▶ Exercise prompt:
Below is a listing. Return the lines from the one that contains "NEWS & CAMPAIN" to the one that contains "Préférences de cookies", both ends included, verbatim and with no pictures.

· · · · ·

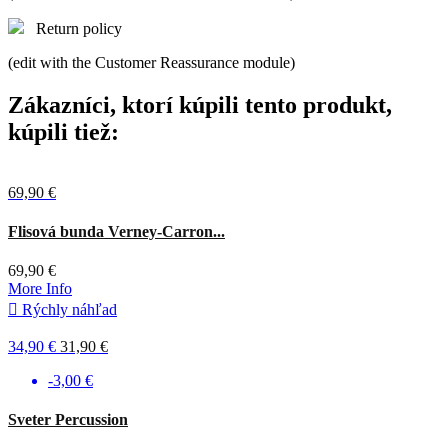
Return policy
(edit with the Customer Reassurance module)
Zákazníci, ktorí kúpili tento produkt,
kúpili tiež:
69,90 €
Flisová bunda Verney-Carron...
69,90 €
More Info

Rýchly náhľad
34,90 €
31,90 €
-3,00 €
Tmavá
Sveter Percussion
olivová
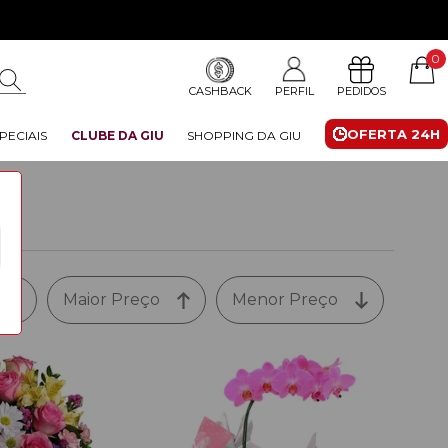
0
CASHBACK
PERFIL
PEDIDOS
OFERTA 24H
PECIAIS
CLUBE DA GIU
SHOPPING DA GIU
Maior Preço
Menor Preço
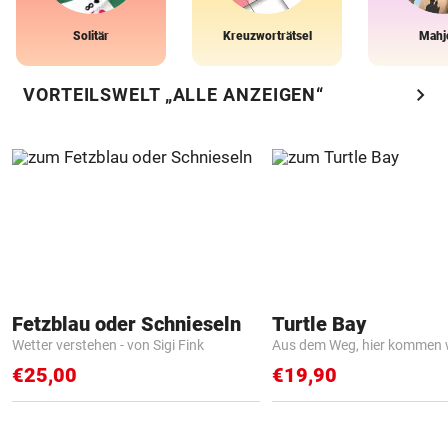
Solitär
Kreuzworträtsel
Mahj
chevron_right
VORTEILSWELT „ALLE ANZEIGEN“
Fetzblau oder Schnieseln
Turtle Bay
Wetter verstehen - von Sigi Fink
Aus dem Weg, hier kommen w
€25,00
€19,90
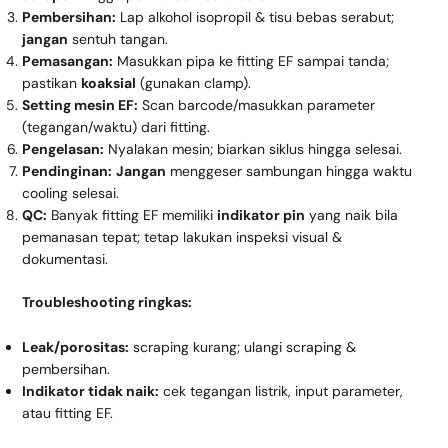
Pembersihan:
Lap alkohol isopropil & tisu bebas serabut;
jangan
sentuh tangan.
Pemasangan:
Masukkan pipa ke fitting EF sampai tanda;
pastikan
koaksial
(gunakan clamp).
Setting mesin EF:
Scan barcode/masukkan parameter
(tegangan/waktu) dari fitting.
Pengelasan:
Nyalakan mesin; biarkan siklus hingga selesai.
Pendinginan:
Jangan
menggeser sambungan hingga waktu
cooling selesai.
QC:
Banyak fitting EF memiliki
indikator pin
yang naik bila
pemanasan tepat; tetap lakukan inspeksi visual &
dokumentasi.
Troubleshooting ringkas:
Leak/porositas:
scraping kurang; ulangi scraping &
pembersihan.
Indikator tidak naik:
cek tegangan listrik, input parameter,
atau fitting EF.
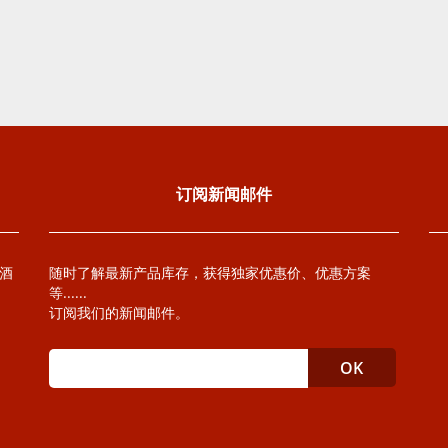
订阅新闻邮件
萄酒
随时了解最新产品库存，获得独家优惠价、优惠方案
等......
订阅我们的新闻邮件。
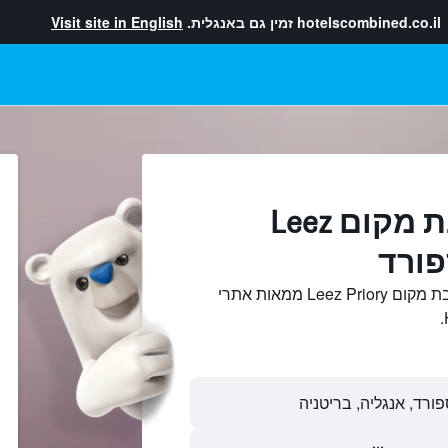
hotelscombined.co.il
זמין גם באנגלית.
Visit site in English
מלונות בקרבת מקום Leez
חיפוש והשוואתמלונות בקרבת מקום Leez Priory ממאות אתרי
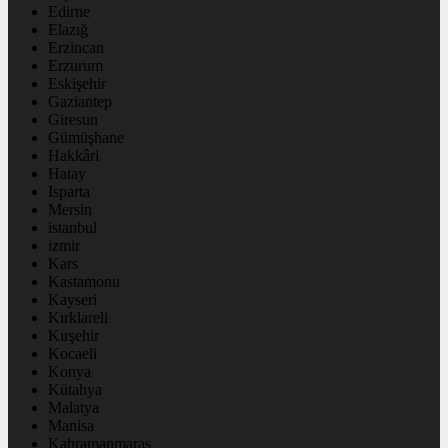
Edirne
Elazığ
Erzincan
Erzurum
Eskişehir
Gaziantep
Giresun
Gümüşhane
Hakkâri
Hatay
Isparta
Mersin
istanbul
izmir
Kars
Kastamonu
Kayseri
Kırklareli
Kırşehir
Kocaeli
Konya
Kütahya
Malatya
Manisa
Kahramanmaraş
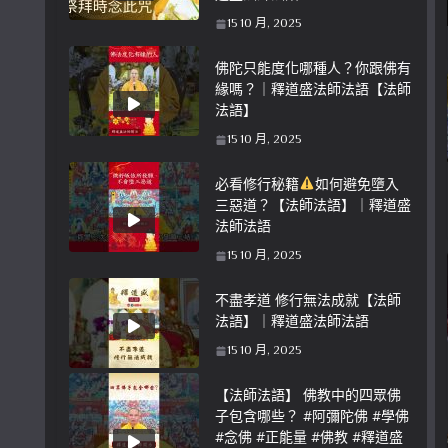
15 10 月, 2025
佛陀只能度化哪種人？你跟佛有
緣嗎？｜釋道盛法師法語【法師
法語】
15 10 月, 2025
必看修行秘籍
如何避免墮入
三惡道？【法師法語】｜釋道盛
法師法語
15 10 月, 2025
不盡孝道 修行無法成就【法師
法語】｜釋道盛法師法語
15 10 月, 2025
【法師法語】 佛教中的四眾佛
子包含哪些？ #阿彌陀佛 #學佛
#念佛 #正能量 #佛教 #釋道盛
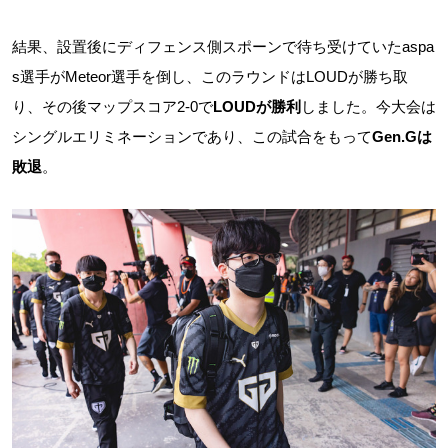
結果、設置後にディフェンス側スポーンで待ち受けていたaspa
s選手がMeteor選手を倒し、このラウンドはLOUDが勝ち取
り、その後マップスコア2-0で
LOUDが勝利
しました。今大会は
シングルエリミネーションであり、この試合をもって
Gen.Gは
敗退
。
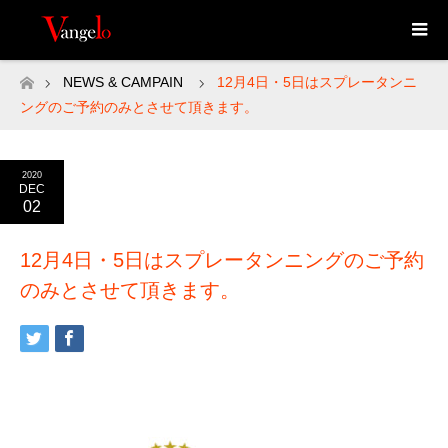
NEWS & CAMPAIN
12月4日・5日はスプレータンニ
ホーム
ングのご予約のみとさせて頂きます。
2020
DEC
02
12月4日・5日はスプレータンニングのご予約
のみとさせて頂きます。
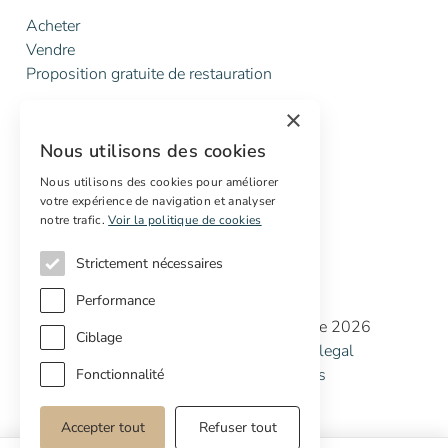
Acheter
Vendre
Proposition gratuite de restauration
×
Services
Nous utilisons des cookies
Marketing digital
Acheteurs internationaux
Nous utilisons des cookies pour améliorer
votre expérience de navigation et analyser
Propriétés off-market
notre trafic.
Voir la politique de cookies
Strictement nécessaires
Performance
Copyright © Cottage Properties Real Estate 2026
Ciblage
Politique de confidentialité
Avertissement legal
Politique de cookies
Préférences de cookies
Fonctionnalité
Accepter tout
Refuser tout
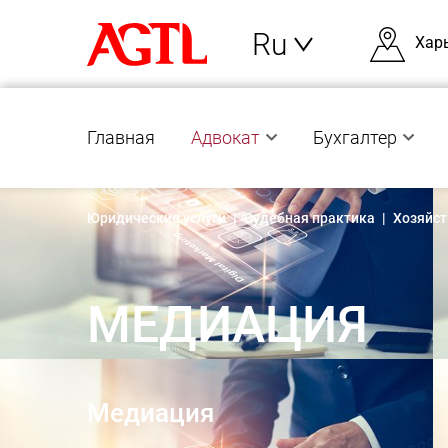
Ru
Хар
Главная
Адвокат
Бухгалтер
Юридические услуги
|
Судебная практика
|
Хозяйст
МЕДИАЦИЯ
Медиация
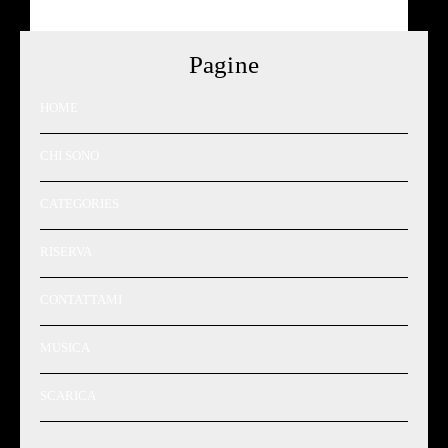
Pagine
HOME
CHI SONO
CATEGORIES
RISERVA
CONTATTAMI
MUSICA
SCARICA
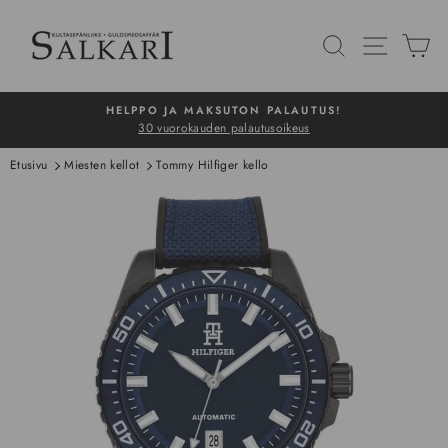
Siirry
sisältöön
HAKU
NAVIG
O
HELPPO JA MAKSUTON PALAUTUS!
30 vuorokauden palautusoikeus
Pysäytä
Etusivu
Miesten kellot
Tommy Hilfiger kello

· · · · ·

▶ Reply:
NEWS & CAMPAIN
12月4日・5日はスプレータンニ
ホーム
ングのご予約のみとさせて頂きます。
2020
DEC
02
12月4日・5日はスプレータンニングのご予約
のみとさせて頂きます。
Acheter
Vendre
Proposition gratuite de restauration
×
Services
Nous utilisons des cookies
Marketing digital
Acheteurs internationaux
Nous utilisons des cookies pour améliorer
votre expérience de navigation et analyser
Propriétés off-market
notre trafic.
Voir la politique de cookies
Strictement nécessaires
Performance
Copyright © Cottage Properties Real Estate 2026
Ciblage
Politique de confidentialité
Avertissement legal
Politique de cookies
Préférences de cookies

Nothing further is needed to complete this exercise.